Ilustrasi.
JAKARTA — Ancaman siber di Indonesia semakin kompleks dan memprihatinkan. Skema penipuan digital terus berkembang—mulai dari pencurian identitas, pembobolan akun, hingga penyalahgunaan teknologi seperti deepfake serta pemalsuan dokumen. Berdasarkan data Otoritas Jasa Keuangan (OJK) dan Indonesia Anti Scam Center (IASC), kerugian akibat penipuan online telah melampaui Rp2,6 triliun hingga Mei 2025.

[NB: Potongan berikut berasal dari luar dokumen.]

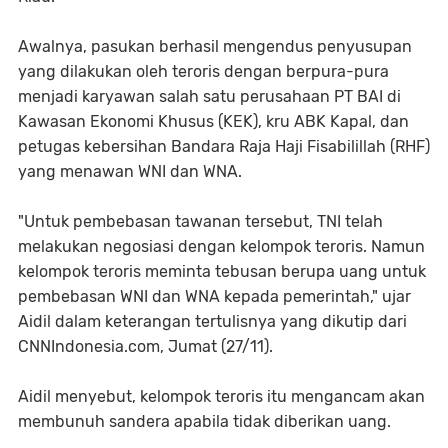
Awalnya, pasukan berhasil mengendus penyusupan
yang dilakukan oleh teroris dengan berpura-pura
menjadi karyawan salah satu perusahaan PT BAI di
Kawasan Ekonomi Khusus (KEK), kru ABK Kapal, dan
petugas kebersihan Bandara Raja Haji Fisabilillah (RHF)
yang menawan WNI dan WNA.
"Untuk pembebasan tawanan tersebut, TNI telah
melakukan negosiasi dengan kelompok teroris. Namun
kelompok teroris meminta tebusan berupa uang untuk
pembebasan WNI dan WNA kepada pemerintah," ujar
Aidil dalam keterangan tertulisnya yang dikutip dari
CNNIndonesia.com, Jumat (27/11).
Aidil menyebut, kelompok teroris itu mengancam akan
membunuh sandera apabila tidak diberikan uang.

Tantangan Kolaborasi Keamanan Digital
Melihat eskalasi tersebut, para pelaku industri teknologi informasi menegaskan perlunya pendekatan keamanan digital yang tidak lagi bersifat terpisah. Dibutuhkan kolaborasi lintas sektor untuk membangun ekosistem keamanan digital nasional yang terintegrasi dan responsif.
Pakar keamanan digital menyoroti bahwa pelaku siber kini bekerja secara terorganisasi dan menyerang titik-titik lemah di berbagai sistem. Oleh sebab itu, pertahanan kolektif berbasis kolaborasi dan interoperabilitas menjadi sangat penting demi melindungi setiap lapisan ekosistem digital, termasuk oleh para Penyelenggara Sertifikasi Elektronik (PSrE).
“Ancaman hari ini tidak datang dari satu arah. Para pelaku bekerja secara terorganisasi, menyerang titik-titik lemah di berbagai sistem. Yang kita perlukan adalah pertahanan kolektif berbasis kolaborasi dan interoperabilitas,” ujar Marshall Pribadi, CEO Privy, salah satu PSrE yang telah berinduk ke Kementerian Komunikasi dan Digital RI.
Salah satu upaya konkret yang kini mulai diterapkan oleh lembaga jasa keuangan dan sektor terkait adalah penggunaan identitas digital terpercaya dan tanda tangan elektronik tersertifikasi. Teknologi ini memungkinkan verifikasi identitas serta autentikasi dokumen secara cepat dan akurat, tanpa bergantung pada proses manual yang rawan disalahgunakan.
Namun, agar teknologi ini berjalan efektif, ekosistem digital antarinstitusi perlu saling terhubung, sehingga pertukaran sinyal risiko secara real-time antar lembaga sangat penting untuk diterapkan.